- [Problem] Print out all of the records exactly; no picture belongs in the result.

- [Source material]
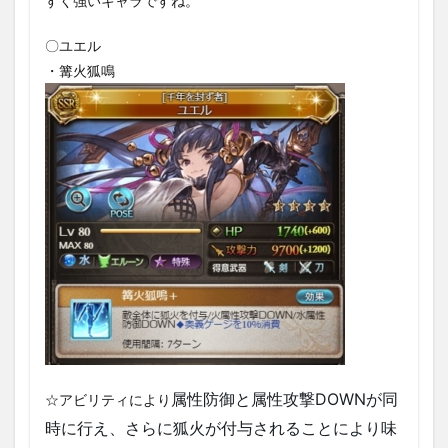
すく強いキャラですね。
〇ユエル
・篝火狐鳴
属性防御と属性攻撃DOWNが同
☆アビリティにより
時に行え、さらに狐火が付与されることにより味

- [Solution]
すく強いキャラですね。
〇ユエル
・篝火狐鳴
属性防御と属性攻撃DOWNが同
☆アビリティにより
時に行え、さらに狐火が付与されることにより味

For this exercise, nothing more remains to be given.